Saturday, March 21, 2009

March 21

I woke up around 1 from exhaustion and went downstairs to find okaasan reading the paper. I said konnichiwa, and she told me that only ohayou is used in a household and that saying konnichiwa (or konbanwa, which I say to Otousan when I come to dinner and find him sitting at the table) makes me seem like a stranger. Then, she gave me (a well-deserved) talk about how I handled myself yesterday in informing her about my early arrival.
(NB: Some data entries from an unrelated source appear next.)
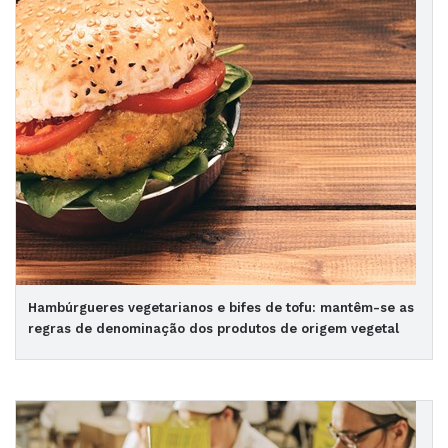
Hambúrgueres vegetarianos e bifes de tofu: mantêm-se as
regras de denominação dos produtos de origem vegetal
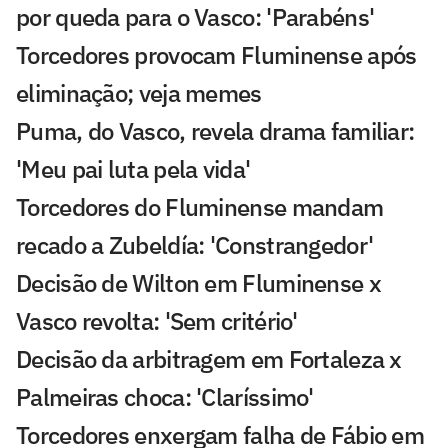
por queda para o Vasco: 'Parabéns'
Torcedores provocam Fluminense após
eliminação; veja memes
Puma, do Vasco, revela drama familiar:
'Meu pai luta pela vida'
Torcedores do Fluminense mandam
recado a Zubeldía: 'Constrangedor'
Decisão de Wilton em Fluminense x
Vasco revolta: 'Sem critério'
Decisão da arbitragem em Fortaleza x
Palmeiras choca: 'Claríssimo'
Torcedores enxergam falha de Fábio em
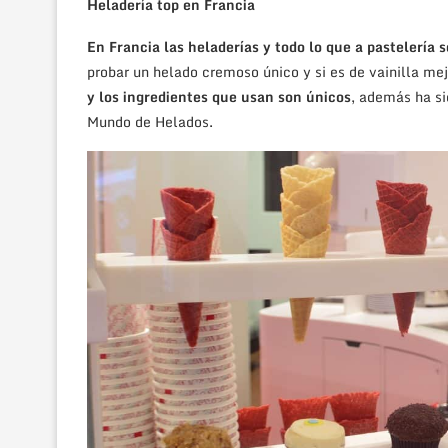
Heladería top en Francia
En Francia las heladerías y todo lo que a pastelería se
probar un helado cremoso único y si es de vainilla me
y los ingredientes que usan son únicos
, además ha si
Mundo de Helados.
She had stayed up to wait for me (which in retrospect, I clearly should have told her I’d be fine if she didn’t) and I had made ryoushin worry quite a bit about my return and whether I would catch my last train or need to be picked up, especially since otousan had his weekend sake and okaasan’s vision isn’t good for night driving. Okaasan said she wanted to make my bed for me, but since I keep so neat and organized, she interpreted it as being particular and was afraid to go in my room to do it because I might be troubled by her changing something. I ended up crying, mostly because I felt so bad for causing all this trouble but also partially because all of the emotion from the last week that was restrained by the necessity of good judgement under stress seemed to hit me finally. I was also feeling horrible because I hadn’t thought much about the inconvenience of my host family when I changed my plans to come home a day early, so I felt really selfish and like a bad host student. It really showed me a lot about myself. It makes me think that I probably would be better off living in a dorm because I feel like I can get most things done myself, my plans are very last-minute, and I’m just making it harder for the people who are responsible for me by trying to do everything as a unit of one.
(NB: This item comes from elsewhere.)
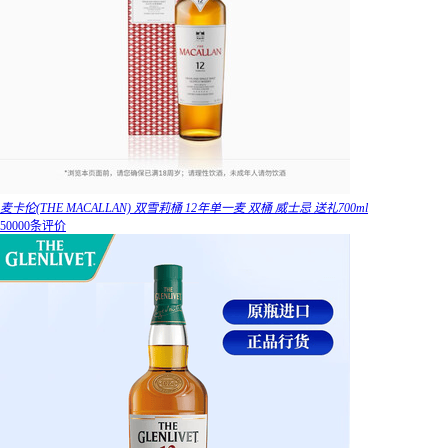
麦卡伦(THE MACALLAN) 双雪莉桶 12年单一麦 双桶 威士忌 送礼700ml
50000条评价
Of course, the talk had a lot to do with me needing to do more communicating (from this experience, obviously, that’s turned into a big problem), and I resolved to call much more often. The talk ended with okaasan telling me to eat breakfast, but I really couldn’t because I was even more emotional than I was letting okaasan see (which was pretty extreme for me anyway) and I could have just had an emotional catharsis on the spot if I wasn’t afraid of letting okaasan see, not to mention how inappropriate it would be to make her worry any more.

I spent the afternoon sorting through my 900-ish pictures and sleeping. I tried to stay off my knees (which I told okaasan about and subsequently got a medicated bandage of sorts for) in hopes that they would get bette faster. I did my finances too, and was distraught to find I seemed to have lost 600en somehow. D: I hope I find my error soon (and that the error was not actually losing it).

After I did laundry, I tried to help okaasan with dinner, but she thought I was not a very strong person and since I was tired from my travels, told me it was okay if I didn’t. I did what I could though since I feel so horrible about being useless. At dinner, I talked a bit with otousan about my travels and we watched a documentary (with very Japanese-drama-esque dramatizations) on three ancient Egyptian women. It went on for two or three hours, but we only watched a bit during dinner, obviously. After dinner, (but before otousan left as usual) I brought my omiyage to ryoushin. Okaasan was surprised by how many (3) I brought. I would have only brought the momiji from Hiroshima and the triangular mochi from Kyoto, but since Okaasan can’t eat a lot of sweets (and ended up giving me about a third of the Tokyo Bananas I brought last time), I thought it would be impolite to buy only things she had a restriction for. So, I bought her a kind of fancy, Japanese-print hankerchief, which I had seen in the shops used to wrap boxes and tied to be used as bags. I didn’t want to get her something she couldn’t use. She seemed to like it a lot, so I was happy.

After dinner, okaasan made candied grapefruit peels. She made them from Japanese grapefruits, which are drier than American ones, which makes them even better for eating like an orange (which I prefer to the complex method). After this, I watched the Egyptian show with okaasan and that was about all the excitement for the day.